- _Data section_
···
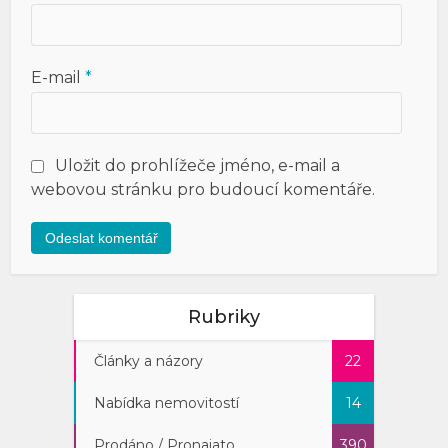
E-mail
*
Uložit do prohlížeče jméno, e-mail a
webovou stránku pro budoucí komentáře.
Rubriky
Články a názory
22
Nabídka nemovitostí
14
Prodáno / Pronajato
390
···
Retype the listing above exactly, pictures excluded.

- _Answer below_
E-mail
*
Uložit do prohlížeče jméno, e-mail a
webovou stránku pro budoucí komentáře.
Rubriky
Články a názory
22
Nabídka nemovitostí
14
Prodáno / Pronajato
390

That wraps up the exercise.